- [Entries supplied]:
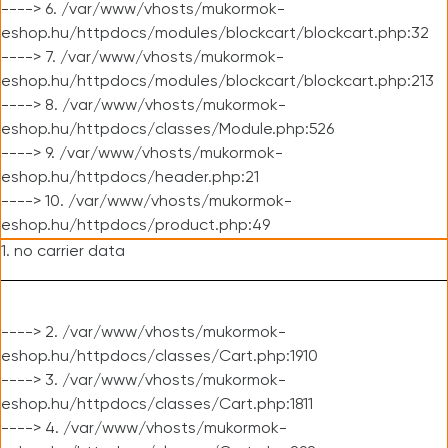
----> 6. /var/www/vhosts/mukormok-
eshop.hu/httpdocs/modules/blockcart/blockcart.php:32
----> 7. /var/www/vhosts/mukormok-
eshop.hu/httpdocs/modules/blockcart/blockcart.php:213
----> 8. /var/www/vhosts/mukormok-
eshop.hu/httpdocs/classes/Module.php:526
----> 9. /var/www/vhosts/mukormok-
eshop.hu/httpdocs/header.php:21
----> 10. /var/www/vhosts/mukormok-
eshop.hu/httpdocs/product.php:49
1. no carrier data
----> 2. /var/www/vhosts/mukormok-
eshop.hu/httpdocs/classes/Cart.php:1910
----> 3. /var/www/vhosts/mukormok-
eshop.hu/httpdocs/classes/Cart.php:1811
----> 4. /var/www/vhosts/mukormok-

- [Exercise details]: Which lines of the listing above hold the word "blockcart"? Copy each of them.

- [Problem solution]:
eshop.hu/httpdocs/modules/blockcart/blockcart.php:32
eshop.hu/httpdocs/modules/blockcart/blockcart.php:213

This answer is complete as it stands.